I thought I was......the queen of dots.....


I like dots.....a lot.

It's more than a comma....it implies ponderment.

Or timing the punchline.
0 Replies
 
ossobuco
 
  1  
Reply Sat 13 Oct, 2007 04:34 pm
I agree, of course, Chai: that is, about the pondering element.
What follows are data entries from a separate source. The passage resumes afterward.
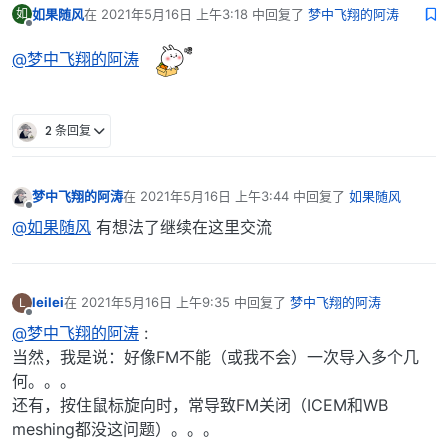
如果随风
在
2021年5月16日 上午3:18
中回复了
梦中飞翔的阿涛
如
最后由 编辑
离线
@梦中飞翔的阿涛
2 条回复
梦中飞翔的阿涛
在
2021年5月16日 上午3:44
中回复了
如果随风
最后由 编辑
离线
@如果随风
有想法了继续在这里交流
leilei
在
2021年5月16日 上午9:35
中回复了
梦中飞翔的阿涛
L
最后由 编辑
离线
@梦中飞翔的阿涛
:
当然，我是说：好像FM不能（或我不会）一次导入多个几
何。。。
还有，按住鼠标旋向时，常导致FM关闭（ICEM和WB
meshing都没这问题）。。。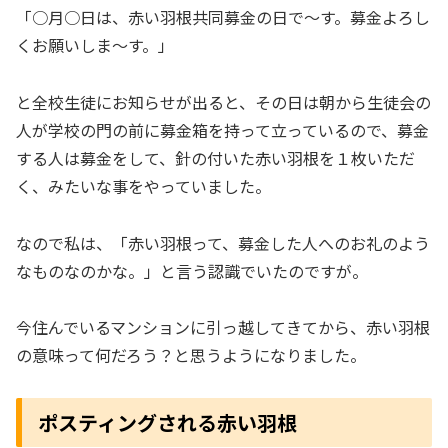
「○月○日は、赤い羽根共同募金の日で～す。募金よろし
くお願いしま～す。」
と全校生徒にお知らせが出ると、その日は朝から生徒会の
人が学校の門の前に募金箱を持って立っているので、募金
する人は募金をして、針の付いた赤い羽根を１枚いただ
く、みたいな事をやっていました。
なので私は、「赤い羽根って、募金した人へのお礼のよう
なものなのかな。」と言う認識でいたのですが。
今住んでいるマンションに引っ越してきてから、赤い羽根
の意味って何だろう？と思うようになりました。
ポスティングされる赤い羽根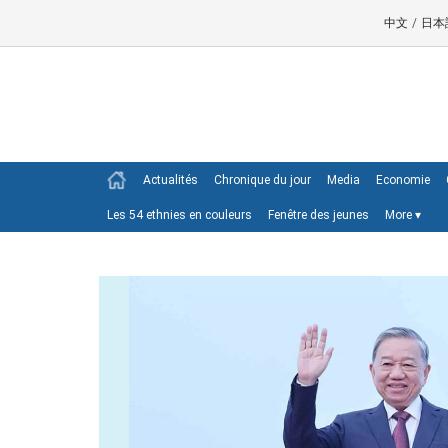
中文
/
日本
Actualités
Chronique du jour
Media
Economie
Les 54 ethnies en couleurs
Fenêtre des jeunes
More
▾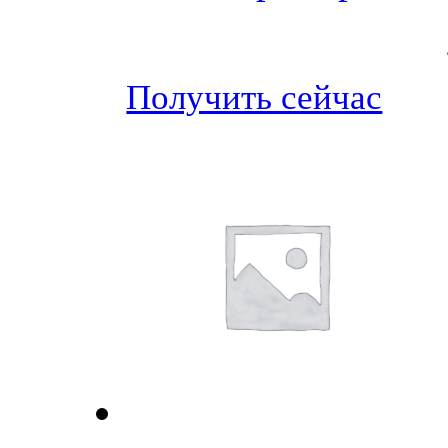
Получить сейчас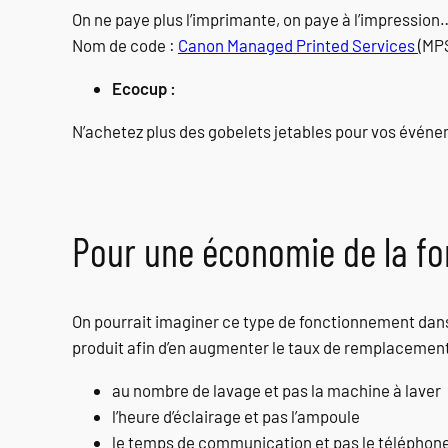
On ne paye plus l’imprimante, on paye à l’impression
Nom de code :
Canon Managed Printed Services
(MPS
Ecocup :
N’achetez plus des gobelets jetables pour vos événe
Pour une économie de la fon
On pourrait imaginer ce type de fonctionnement dans
produit afin d’en augmenter le taux de remplacement
au nombre de lavage et pas la machine à laver
l’heure d’éclairage et pas l’ampoule
le temps de communication et pas le téléphon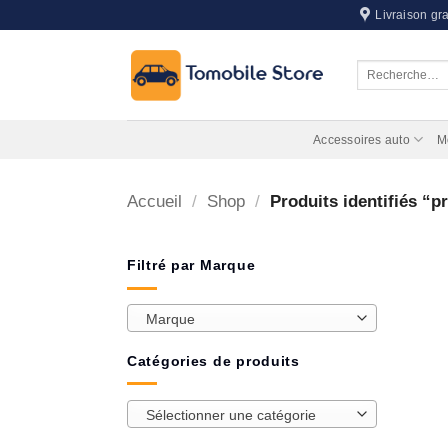
Passer
Livraison gra
au
contenu
Recherche
pour :
Accessoires auto
M
Accueil
/
Shop
/
Produits identifiés “p
Filtré par Marque
Marque
Catégories de produits
Sélectionner une catégorie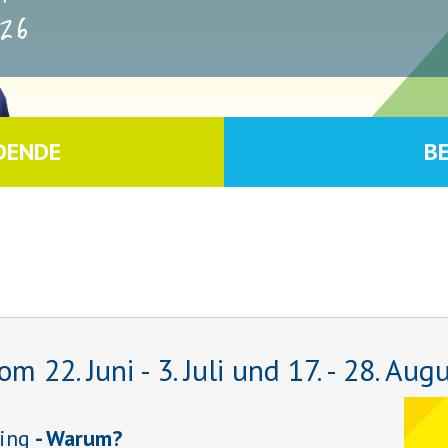
26
DENDE
B
22. Juni - 3. Juli und 17. - 28. Aug
ing
- Warum?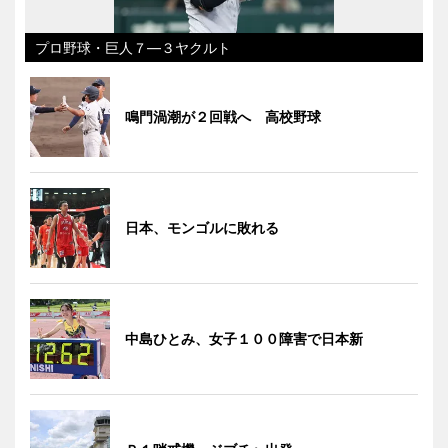
プロ野球・巨人７―３ヤクルト
鳴門渦潮が２回戦へ 高校野球
日本、モンゴルに敗れる
中島ひとみ、女子１００障害で日本新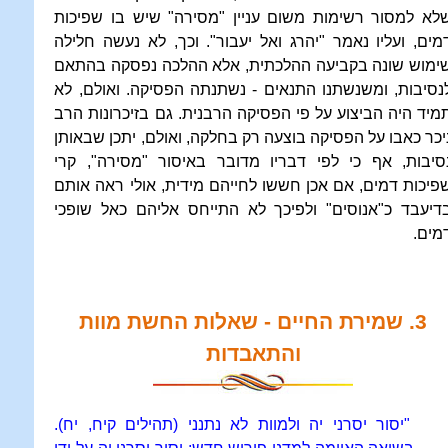
לא למסור רשימות משום עניין "מסירה" שיש בו שפיכות
מים, ועליו נאמר "יהרג ואל יעבור". וכך, לא נעשה חלילה
ימוש שונה בקביעה ההלכתית, אלא ההלכה נפסקה בהתאם
נסיבות, ומשנשתנו התנאים - נשתנתה הפסיקה. ואולם, לא
מיד היה הביצוע על פי הפסיקה הרבנית. גם בזיכרונות הרב
יכר כאבו על הפסיקה בוצעה רק בחלקה, ואולם, יתכן שבאותן
סיבות, אף כי לפי דבריו מדובר באיסור "מסירה", קרי
פיכות דמים, אם אכן חששו לחייהם מידית, אולי ראה אותם
דיעבד כ"אנוסים" ולפיכך לא התייחס אליהם כאל שופכי
מים.
3. שמירת החיים - שאלות החשת מוות
והתאבדות
"יסור יסרני יה ולמוות לא נתנני (תהילים קיח, יח).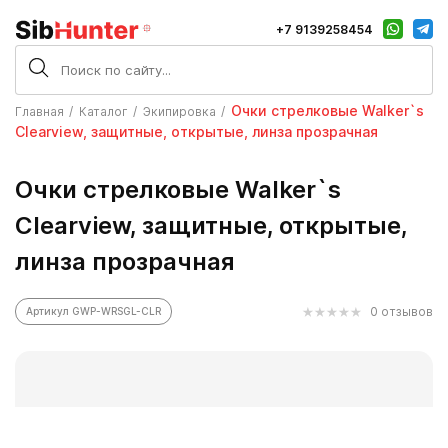
+7 9139258454
Очки стрелковые Walker`s
Главная
Каталог
Экипировка
Clearview, защитные, открытые, линза прозрачная
Очки стрелковые Walker`s
Clearview, защитные, открытые,
линза прозрачная
0 отзывов
Артикул GWP-WRSGL-CLR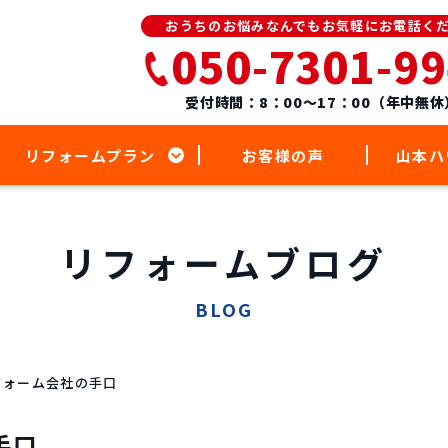
おうちのお悩みなんでもお気軽にお電話く
050-7301-9
受付時間：8：00～17：00（年中無休
リフォームプラン
お客様の声
山本ハ
リフォームブログ
BLOG
フォーム会社の手口
手口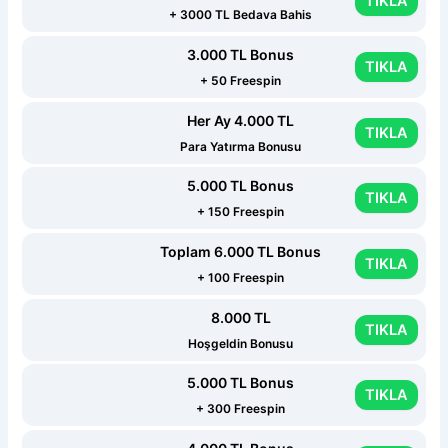
TIKLA
+ 3000 TL Bedava Bahis
3.000 TL Bonus
TIKLA
+ 50 Freespin
Her Ay 4.000 TL
TIKLA
Para Yatırma Bonusu
5.000 TL Bonus
TIKLA
+ 150 Freespin
Toplam 6.000 TL Bonus
TIKLA
+ 100 Freespin
8.000 TL
TIKLA
Hoşgeldin Bonusu
5.000 TL Bonus
TIKLA
+ 300 Freespin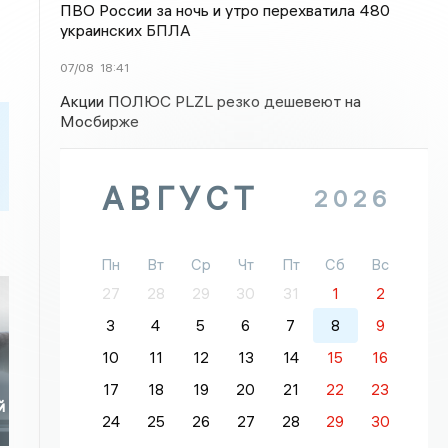
ПВО России за ночь и утро перехватила 480
украинских БПЛА
07/08
18:41
Акции ПОЛЮС PLZL резко дешевеют на
Мосбирже
АВГУСТ
2026
Пн
Вт
Ср
Чт
Пт
Сб
Вс
27
28
29
30
31
1
2
3
4
5
6
7
8
9
10
11
12
13
14
15
16
17
18
19
20
21
22
23
й
24
25
26
27
28
29
30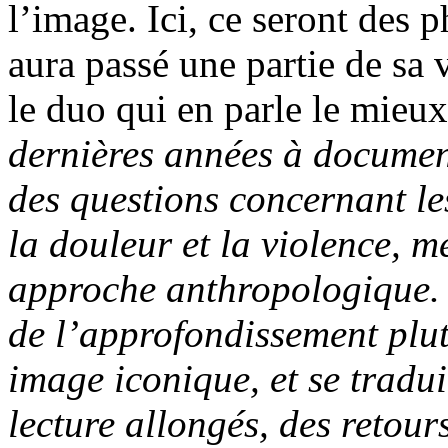
l’image. Ici, ce seront des 
aura passé une partie de sa
le duo qui en parle le mieux
dernières années à document
des questions concernant les
la douleur et la violence, 
approche anthropologique. 
de l’approfondissement plut
image iconique, et se tradui
lecture allongés, des retour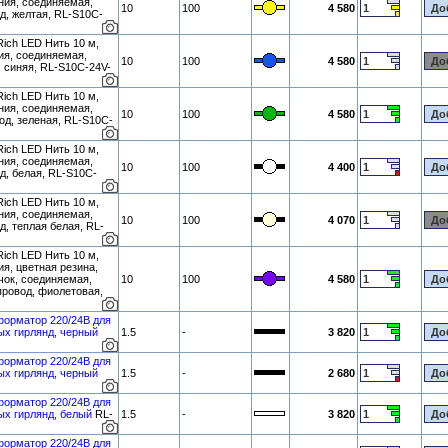
ения, соединяемая,
10
100
4 580
д, желтая, RL-S10C-
ich LED Нить 10 м,
ия, соединяемая,
10
100
4 580
 синяя, RL-S10C-24V-
ich LED Нить 10 м,
ения, соединяемая,
10
100
4 580
од, зеленая, RL-S10C-
ich LED Нить 10 м,
ения, соединяемая,
10
100
4 400
д, белая, RL-S10C-
ich LED Нить 10 м,
ения, соединяемая,
10
100
4 070
, теплая белая, RL-
ich LED Нить 10 м,
ия, цветная резина,
чок, соединяемая,
10
100
4 580
ровод, фиолетовая,
форматор 220/24В для
х гирлянд, черный
1.5
-
3 820
форматор 220/24В для
х гирлянд, черный
1.5
-
2 680
форматор 220/24В для
х гирлянд, белый
RL-
1.5
-
3 820
форматор 220/24В для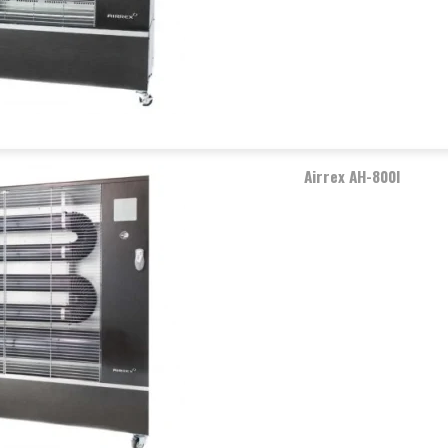
Airrex AH-800I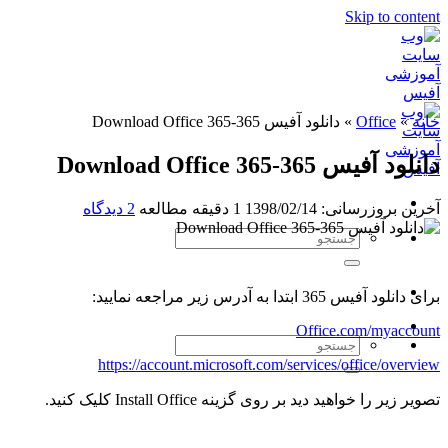
Skip to content
خانه
»
Office
»
دانلود آفیس 365-Download Office 365
دانلود آفیس 365-Download Office 365
آخرین بروزرسانی: 1398/02/14
1 دقیقه مطالعه
2 دیدگاه
برای دانلود آفیس 365 ابتدا به آدرس زیر مراجعه نمایید:
Office.com/myaccount
https://account.microsoft.com/services/office/overview
تصویر زیر را خواهید دید بر روی گزینه Install Office کلیک کنید.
Colon! Colon! Colon alert!
0 Replies
 
DrewDad
 
  1  
Reply Sun 14 Oct, 2007 09:57 am
Mame wrote:
Coworkers or co-workers? I favour the latter.

And I like ;s and :s...

cow-irkers
0 Replies
 
Aa
 
  1  
Reply Tue 16 Oct, 2007 02:40 pm
In the alt.usage.english newsgroup, "co-worker" once slid into cult status as "how to ork a cow", "cow-orker" as occupational title, and suchlike jocular riffs.

***

In the first half of the 1900s, the words "to-day" and "to-night" were often shown with hyphens. Much more recently, "co-operate" was commonplace for those eschewing the dieresis.

***

The trend of separate words gliding into conjoined status via hyphens and finally uniting in one two-part word may be a reflection of what happened to Earth in its early formation. Those who truly care about that earthly event sometimes sport a bumper-snicker: "Reunite Pangaea!"